Zapytany przez RMF FM o technologię Cellebrite rzecznik Komendy Głównej Policji Mariusz Ciarka poinformował, że "dzisiejszy rozwój nowoczesnych technologii wymusza na nas [policji - red.] dostosowanie się do nowych wyzwań z tym związanych". "Polska policja nie może i nie pozostaje w tyle, ale na bieżąco dostosowuje się i prześciga grupy przestępcze" - czytamy.

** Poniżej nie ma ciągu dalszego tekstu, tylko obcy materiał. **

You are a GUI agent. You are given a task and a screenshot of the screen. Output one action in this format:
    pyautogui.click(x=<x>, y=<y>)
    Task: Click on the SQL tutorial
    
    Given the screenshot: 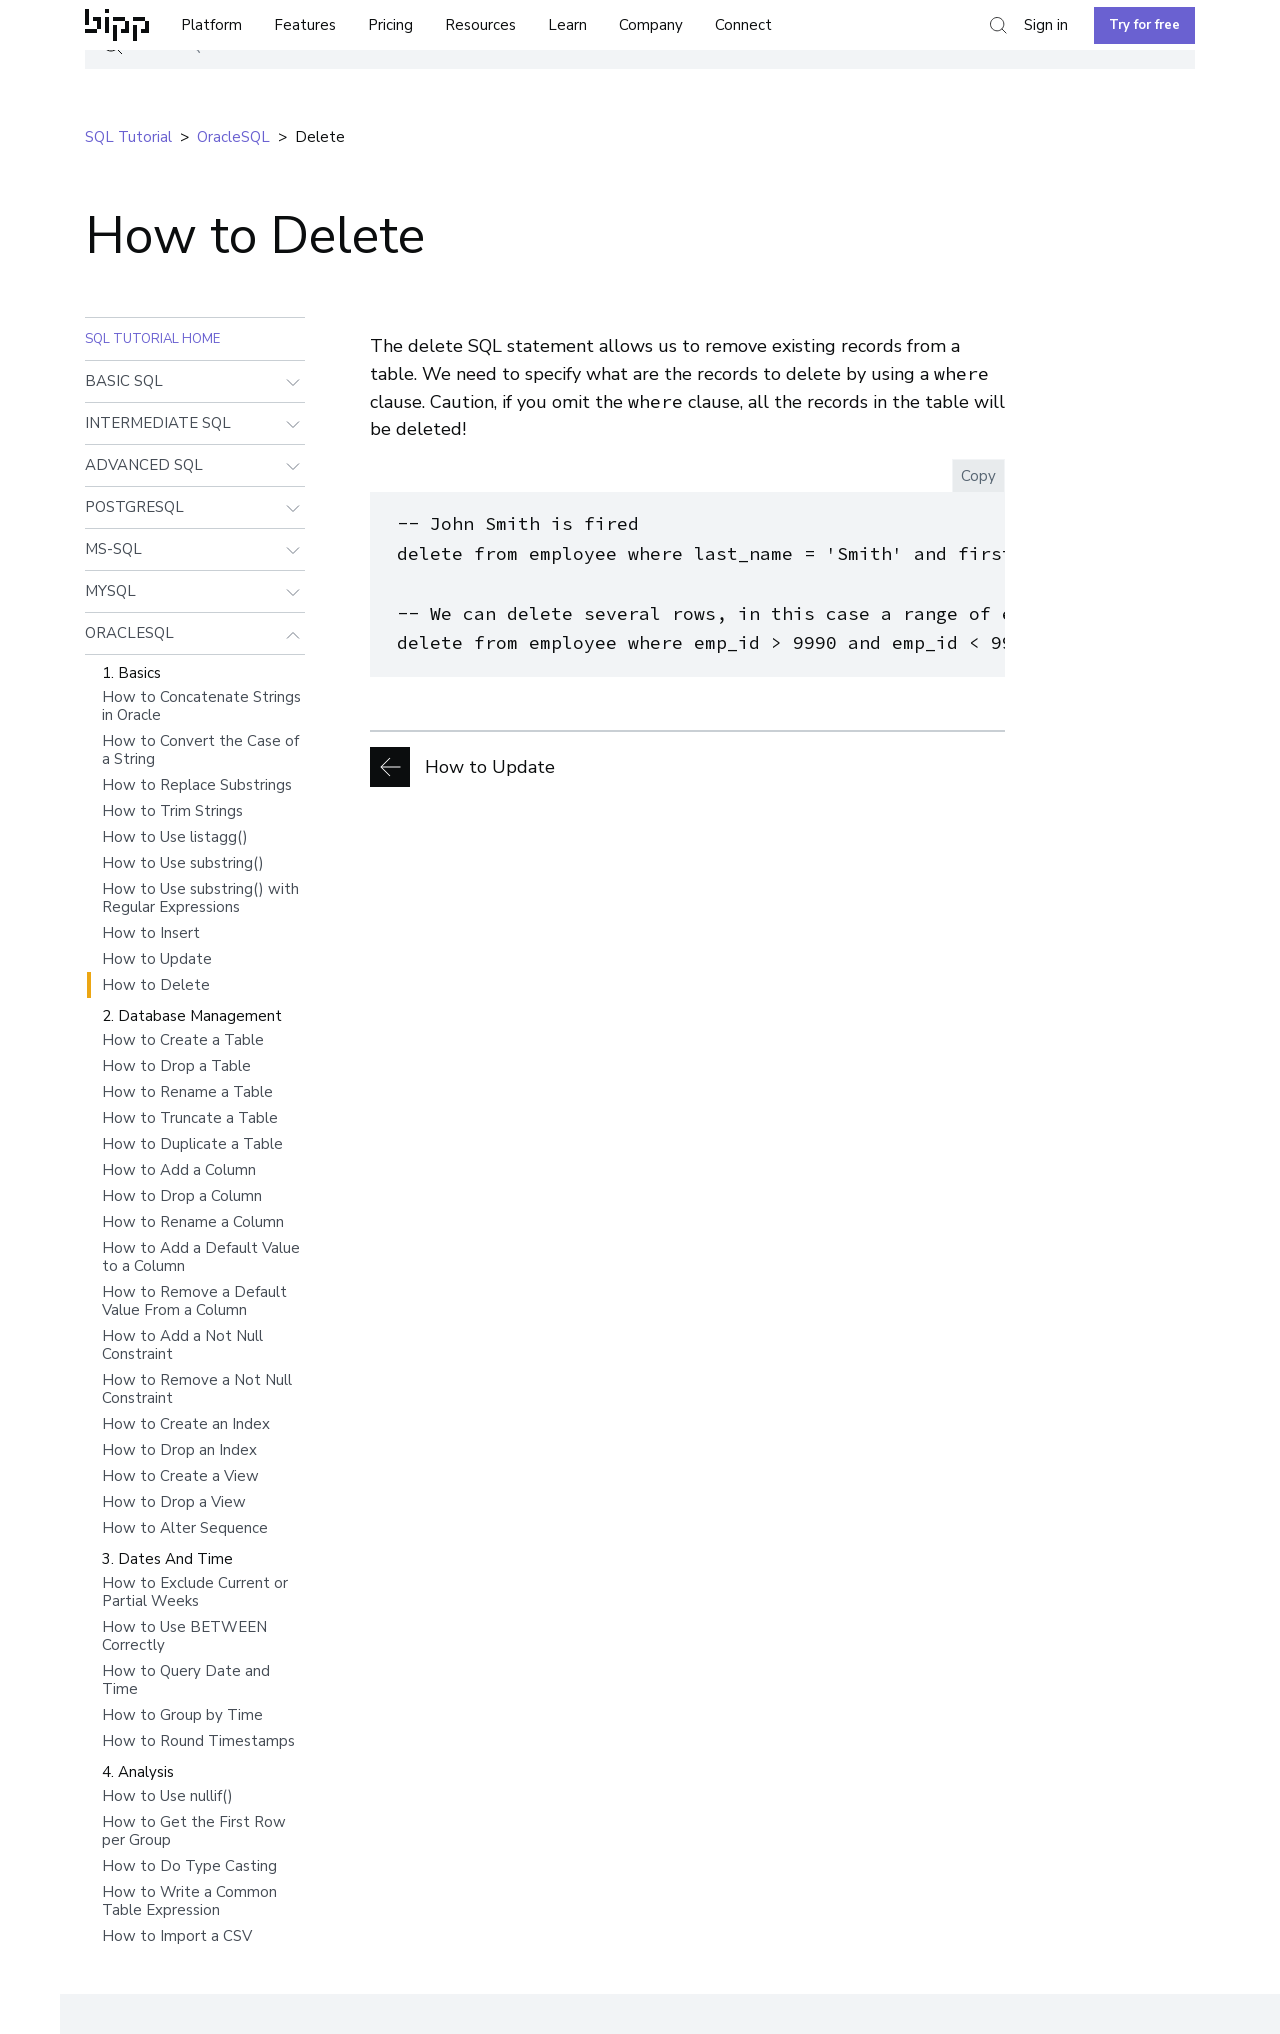 What is the action you would take?
    pyautogui.click(x=128, y=137)
    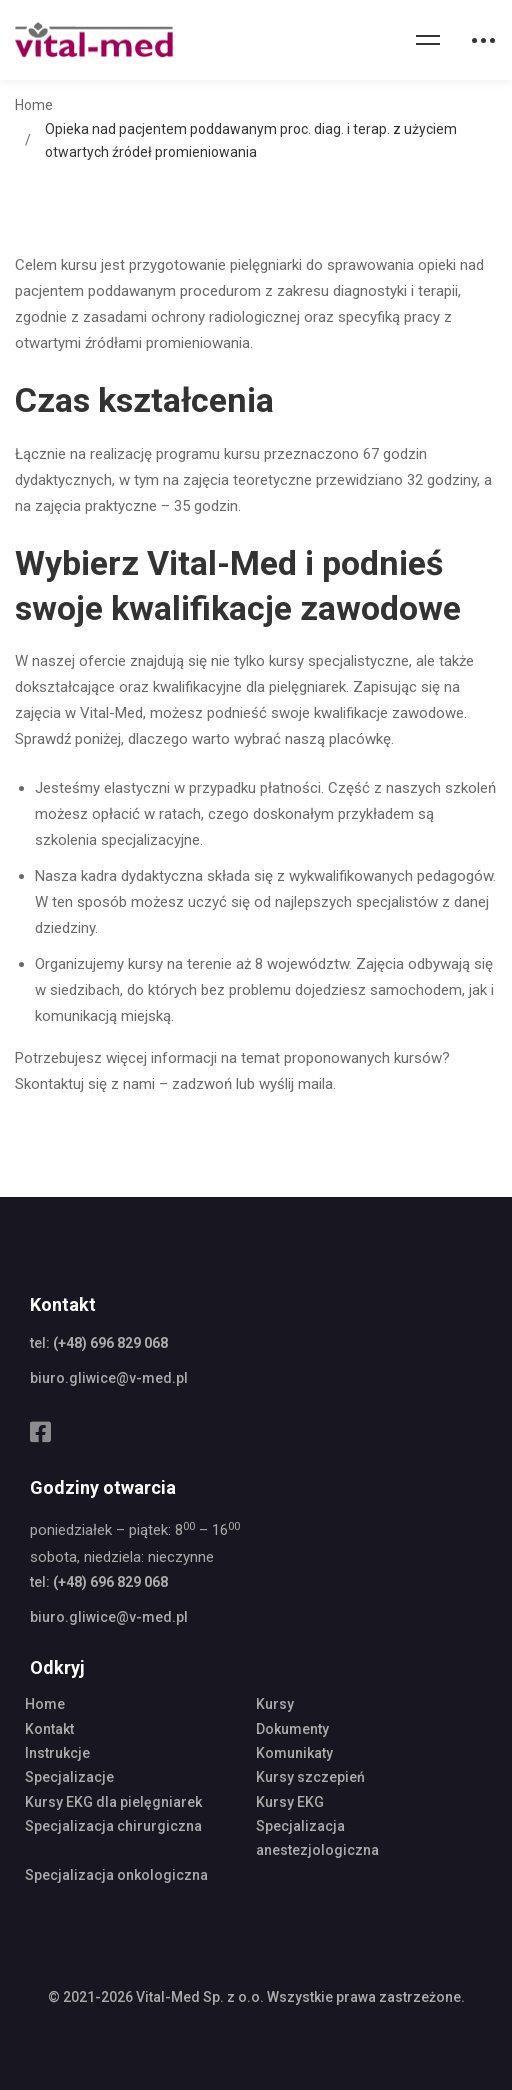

Zdaniem prawnika i aktywisty Wojciecha Klickiego z Fundacji Panoptykon w państwach demokratycznych, z silną cywilną kontrolą nad policją i służbami specjalnymi wykorzystywanie przez aparat bezpieczeństwa najnowszych technologii nie budzi poważnych obaw. - Jednak Polska do takich państw nie należy, czego najlepszym dowodem jest wykorzystywanie Pegasusa względem Krzysztofa Brejzy czy Ewy Wrzosek - komentuje.